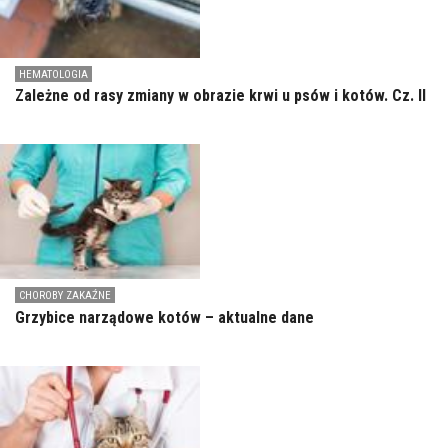
HEMATOLOGIA
Zależne od rasy zmiany w obrazie krwi u psów i kotów. Cz. II
CHOROBY ZAKAŹNE
Grzybice narządowe kotów – aktualne dane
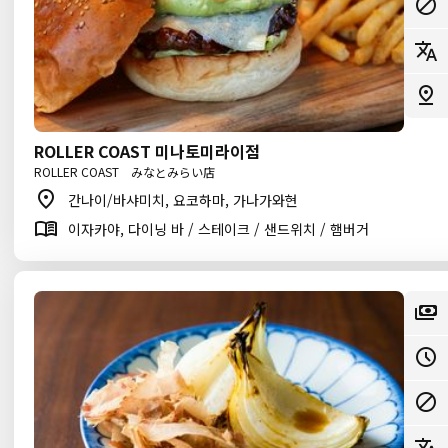
ROLLER COAST 미나토미라이점
ROLLER COAST みなとみらい店
간나이/바샤미치, 요코하마, 가나가와현
이자카야, 다이닝 바 / 스테이크 / 샌드위치 / 햄버거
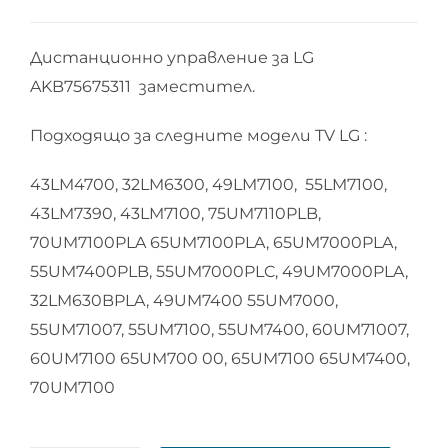
Дистанционно управление за LG
AKB75675311 заместител.
Подходящо за следните модели TV LG :
43LM4700, 32LM6300, 49LM7100, 55LM7100,
43LM7390, 43LM7100, 75UM7110PLB,
70UM7100PLA 65UM7100PLA, 65UM7000PLA,
55UM7400PLB, 55UM7000PLC, 49UM7000PLA,
32LM630BPLA, 49UM7400 55UM7000,
55UM71007, 55UM7100, 55UM7400, 60UM71007,
60UM7100 65UM700 00, 65UM7100 65UM7400,
70UM7100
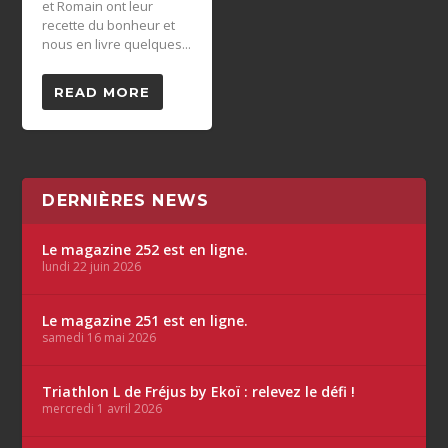
et Romain ont leur
recette du bonheur et
nous en livre quelques...
READ MORE
DERNIÈRES NEWS
Le magazine 252 est en ligne.
lundi 22 juin 2026
Le magazine 251 est en ligne.
samedi 16 mai 2026
Triathlon L de Fréjus by Ekoï : relevez le défi !
mercredi 1 avril 2026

════════════════

* PROBLEM:
In the copy, include exactly the lines from the one with "ROLLER COAST 미나토미라이점" through the final line of the entries above, both ends counted, and no pictures.

* COMPLETED EXERCISE:
ROLLER COAST 미나토미라이점
ROLLER COAST みなとみらい店
간나이/바샤미치, 요코하마, 가나가와현
이자카야, 다이닝 바 / 스테이크 / 샌드위치 / 햄버거
Дистанционно управление за LG
AKB75675311 заместител.
Подходящо за следните модели TV LG :
43LM4700, 32LM6300, 49LM7100, 55LM7100,
43LM7390, 43LM7100, 75UM7110PLB,
70UM7100PLA 65UM7100PLA, 65UM7000PLA,
55UM7400PLB, 55UM7000PLC, 49UM7000PLA,
32LM630BPLA, 49UM7400 55UM7000,
55UM71007, 55UM7100, 55UM7400, 60UM71007,
60UM7100 65UM700 00, 65UM7100 65UM7400,
70UM7100
et Romain ont leur
recette du bonheur et
nous en livre quelques...
READ MORE
DERNIÈRES NEWS
Le magazine 252 est en ligne.
lundi 22 juin 2026
Le magazine 251 est en ligne.
samedi 16 mai 2026
Triathlon L de Fréjus by Ekoï : relevez le défi !
mercredi 1 avril 2026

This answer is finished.